The correct way to weld cast is nickel rod.
 
Fel-Pro cork/rubber valve cover,oil pan gaskets aren't that bad...

that’s what I used on this one but after installing the rubber/metal version on my gen 6 I don’t see the point of using a cork gasket. I will however note the 3 piece cork/rubber one did not leak.
 
Yes,nickel rod is the right stuff for welding cast iron..but it takes considerable skill (and luck) to weld it with success,and not have it crack again during the cooling process--or later on..
It would be a stretch to weld a pickup tube to an oil pump with an arc welder ,or even MIG with nickel rod or wire..the tube would vaporize before the casting was hot enough to weld with good penetration..

Brazing is fairly easy to learn,its more like soldering, and is plenty strong for most applications..

Skunked :--the pure cork gaskets suck,the rubber/corb combo Fel Pro's usually stay together well.
I could only get a Fel-Pro cork/rubber oil pan gasket for my 6.2,they do not make a one piece rubber one far as I could tell..
I still haven't used it ,almost 2 years later--the oil pan needs to be replaced now ,since about 2010..I just keep plugging the holes and smother them with Mar-Glass,so far its been working..
 
Their is a right and wrong process for welding cast. It's not black magic. Follow the process and it will be fine.
 
i know how to sweet copper ( pre-tin solder crap ) / i can braze / some basic tig / mig / stick ( bit rusty ) . . . love all of it . nothing says fun like make your own parts . :saweet:
 
Ever wonder how a blind guy knows when to quit.........?

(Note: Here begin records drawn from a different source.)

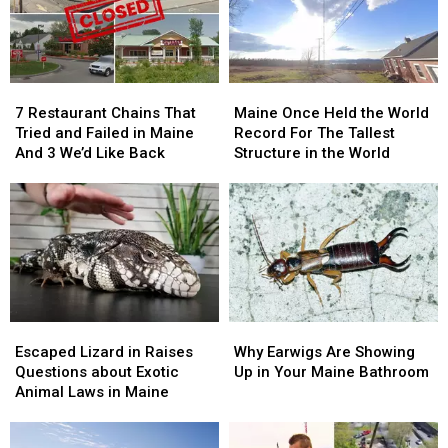
7
7
Maine
Maine
Restaurant
Restaurant
Once
Once
7 Restaurant Chains That
Maine Once Held the World
Chains
Chains
Held
Held
Tried and Failed in Maine
Record For The Tallest
That
That
the
the
And 3 We’d Like Back
Structure in the World
Tried
Tried
World
World
and
and
Record
Record
Failed
Failed
For
For
in
in
The
The
Maine
Maine
Tallest
Tallest
And
And
Structure
Structure
3
3
in
in
We’d
We’d
the
the
Escaped
Escaped
Why
Why
Like
Like
World
World
Lizard
Lizard
Earwigs
Earwigs
Back
Back
Escaped Lizard in Raises
Why Earwigs Are Showing
in
in
Are
Are
Questions about Exotic
Up in Your Maine Bathroom
Raises
Raises
Showing
Showing
Animal Laws in Maine
Questions
Questions
Up
Up
about
about
in
in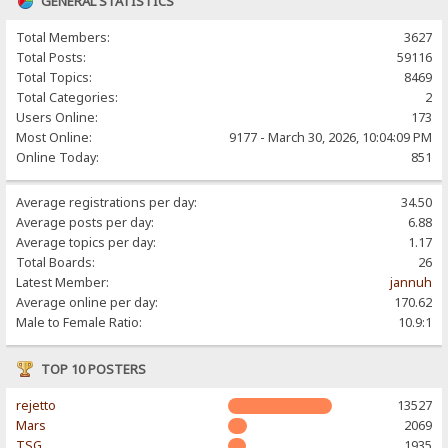
GENERAL STATISTICS
Total Members:
3627
Total Posts:
59116
Total Topics:
8469
Total Categories:
2
Users Online:
173
Most Online:
9177 - March 30, 2026, 10:04:09 PM
Online Today:
851
Average registrations per day:
34.50
Average posts per day:
6.88
Average topics per day:
1.17
Total Boards:
26
Latest Member:
jannuh
Average online per day:
170.62
Male to Female Ratio:
10.9:1
TOP 10 POSTERS
rejetto
13527
Mars
2069
TSG
1935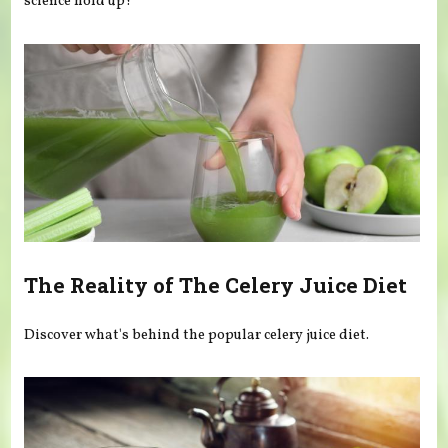
science hold up?
The Reality of The Celery Juice Diet
Discover what's behind the popular celery juice diet.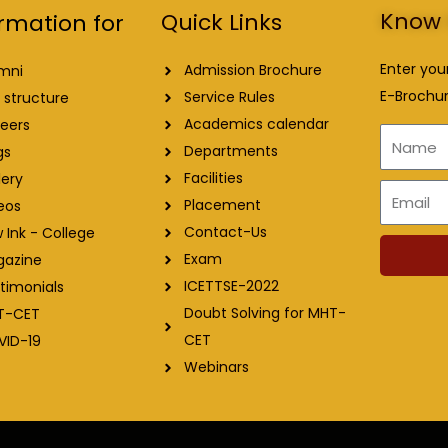
Know 
Quick Links
rmation for
Enter you
Admission Brochure
mni
E-Brochur
Service Rules
 structure
Academics calendar
eers
Name
Departments
gs
Facilities
lery
Email
Placement
eos
Contact-Us
 Ink - College
Exam
gazine
ICETTSE-2022
timonials
Doubt Solving for MHT-
T-CET
CET
VID-19
Webinars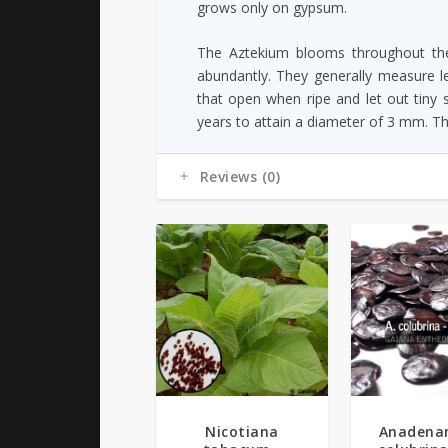
grows only on gypsum.
The Aztekium blooms throughout the
abundantly. They generally measure le
that open when ripe and let out tiny
years to attain a diameter of 3 mm. T
Reviews (0)
5.00
Nicotiana
Anadena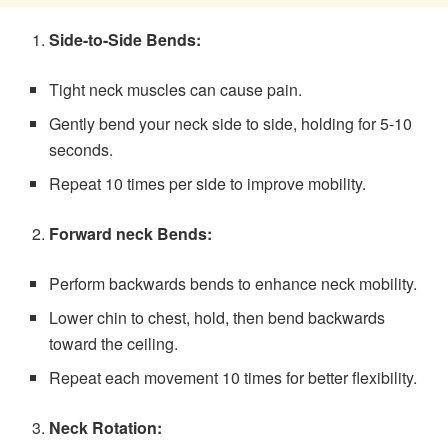
Side-to-Side Bends:
Tight neck muscles can cause pain.
Gently bend your neck side to side, holding for 5-10
seconds.
Repeat 10 times per side to improve mobility.
Forward neck Bends:
Perform backwards bends to enhance neck mobility.
Lower chin to chest, hold, then bend backwards
toward the ceiling.
Repeat each movement 10 times for better flexibility.
Neck Rotation: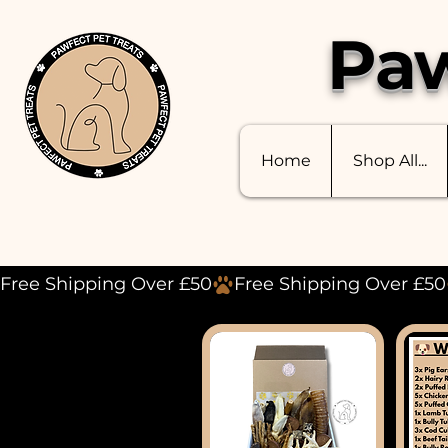
Paw
Home
Shop All...
Free Shipping Over £50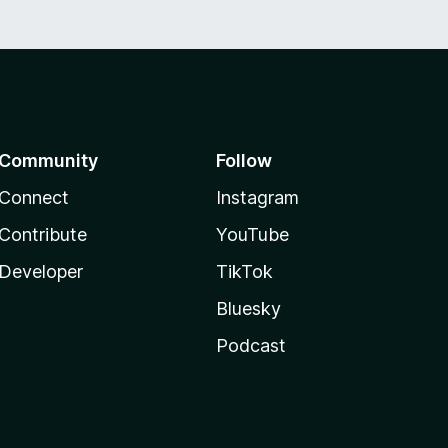
Community
Follow
Connect
Instagram
Contribute
YouTube
Developer
TikTok
Bluesky
Podcast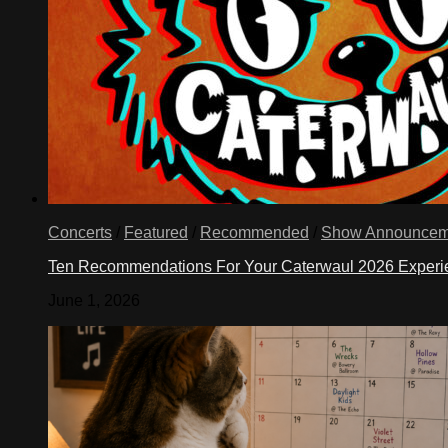
Concerts
/
Featured
/
Recommended
/
Show Announcem
Ten Recommendations For Your Caterwaul 2026 Exper
June 1, 2026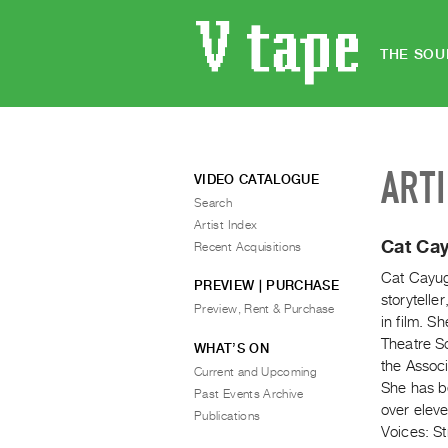
THE SOU
ART
VIDEO CATALOGUE
Search
Artist Index
Cat Ca
Recent Acquisitions
Cat Cayug
PREVIEW | PURCHASE
storytelle
Preview, Rent & Purchase
in film. S
Theatre Sc
WHAT’S ON
the Associ
Current and Upcoming
She has be
Past Events Archive
over eleve
Publications
Voices: St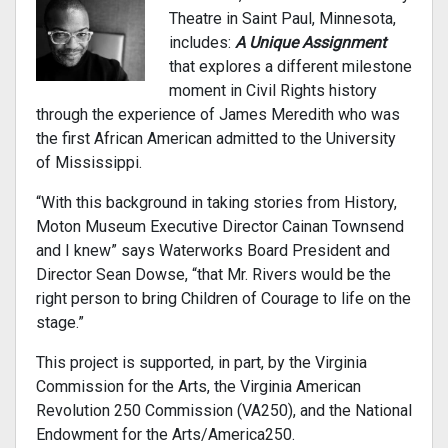
Theatre in Saint Paul, Minnesota,
includes:
A Unique Assignment
that explores a different milestone
moment in Civil Rights history
through the experience of James Meredith who was
the first African American admitted to the University
of Mississippi.
“With this background in taking stories from History,
Moton Museum Executive Director Cainan Townsend
and I knew” says Waterworks Board President and
Director Sean Dowse, “that Mr. Rivers would be the
right person to bring Children of Courage to life on the
stage.”
This project is supported, in part, by the Virginia
Commission for the Arts, the Virginia American
Revolution 250 Commission (VA250), and the National
Endowment for the Arts/America250.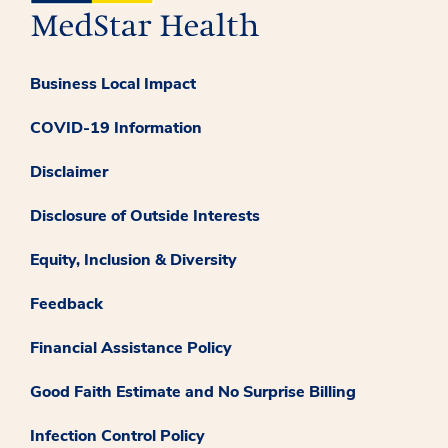
Business Local Impact
COVID-19 Information
Disclaimer
Disclosure of Outside Interests
Equity, Inclusion & Diversity
Feedback
Financial Assistance Policy
Good Faith Estimate and No Surprise Billing
Infection Control Policy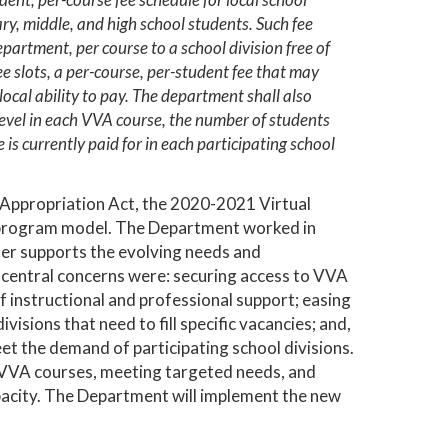
ary, middle, and high school students. Such fee
epartment, per course to a school division free of
ree slots, a per-course, per-student fee that may
ocal ability to pay. The department shall also
 level in each VVA course, the number of students
is currently paid for in each participating school
9 Appropriation Act, the 2020-2021 Virtual
g program model. The Department worked in
tter supports the evolving needs and
e central concerns were: securing access to VVA
f instructional and professional support; easing
visions that need to fill specific vacancies; and,
et the demand of participating school divisions.
to VVA courses, meeting targeted needs, and
apacity. The Department will implement the new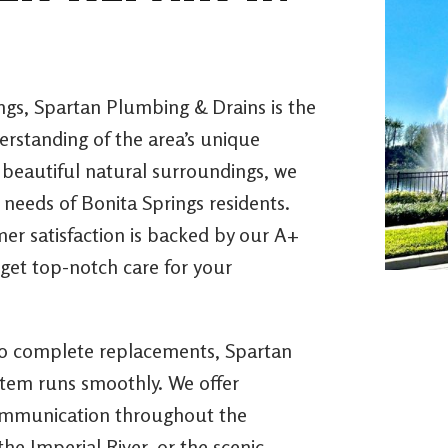
ngs, Spartan Plumbing & Drains is the
standing of the area’s unique
 beautiful natural surroundings, we
c needs of Bonita Springs residents.
mer satisfaction is backed by our A+
get top-notch care for your
to complete replacements, Spartan
stem runs smoothly. We offer
 communication throughout the
he Imperial River, or the scenic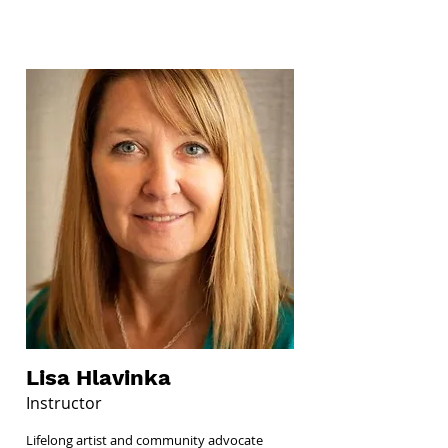
Lisa Hlavinka
Instructor
Lifelong artist and community advocate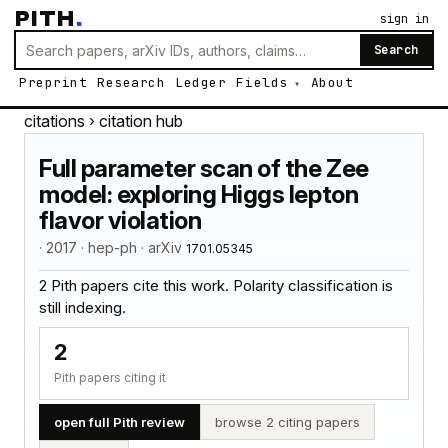
PITH
.
sign in
Search
Preprint
Research
Ledger
Fields
About
citations
› citation hub
Full parameter scan of the Zee
model: exploring Higgs lepton
flavor violation
· 2017 · hep-ph · arXiv
1701.05345
2 Pith papers cite this work. Polarity classification is
still indexing.
2
Pith papers citing it
open full Pith review
browse 2 citing papers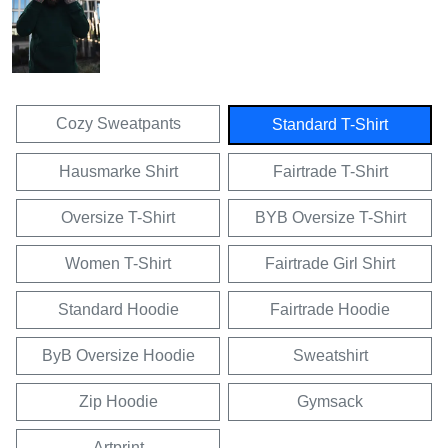
Cozy Sweatpants
Standard T-Shirt
Hausmarke Shirt
Fairtrade T-Shirt
Oversize T-Shirt
BYB Oversize T-Shirt
Women T-Shirt
Fairtrade Girl Shirt
Standard Hoodie
Fairtrade Hoodie
ByB Oversize Hoodie
Sweatshirt
Zip Hoodie
Gymsack
Artprint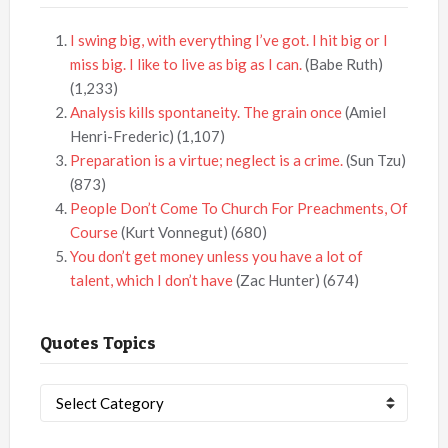
I swing big, with everything I’ve got. I hit big or I
miss big. I like to live as big as I can.
(Babe Ruth)
(1,233)
Analysis kills spontaneity. The grain once
(Amiel
Henri-Frederic)
(1,107)
Preparation is a virtue; neglect is a crime.
(Sun Tzu)
(873)
People Don’t Come To Church For Preachments, Of
Course
(Kurt Vonnegut)
(680)
You don’t get money unless you have a lot of
talent, which I don’t have
(Zac Hunter)
(674)
Quotes Topics
Quotes
Topics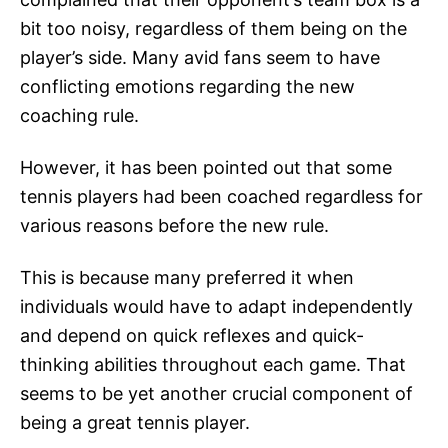
bit too noisy, regardless of them being on the
player’s side. Many avid fans seem to have
conflicting emotions regarding the new
coaching rule.
However, it has been pointed out that some
tennis players had been coached regardless for
various reasons before the new rule.
This is because many preferred it when
individuals would have to adapt independently
and depend on quick reflexes and quick-
thinking abilities throughout each game. That
seems to be yet another crucial component of
being a great tennis player.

All this discussion about gas vs stick vs MIG vs TIG, vs brazing, overlooks one idea.
Using TIG with a brass rod.
Its technically TIG brazing, but its often called welding. It gives the forgiveness of brass braze with the precision and heat control of TIG. Its done more often with brass parts, but cast and steel figure in too.

Just so you folk won't think I've finally lost it, I searched around and found a few links: https://www.millerwelds.com/resources/article-library/tig-brazing-with-silicon-bronze
https://www.weldingtipsandtricks.com/tig-welding-brazing.html
https://www.weldingtipsandtricks.com/tig-welding-brazing.html

I have been seeing mention of brazing the pickup tubes on most of my life, so it must work pretty good. I know that was before TIG, but still........
Heck, if all else fails, and there is enough metal and room, just drill, tap and put in a couple of set screws with red loctite.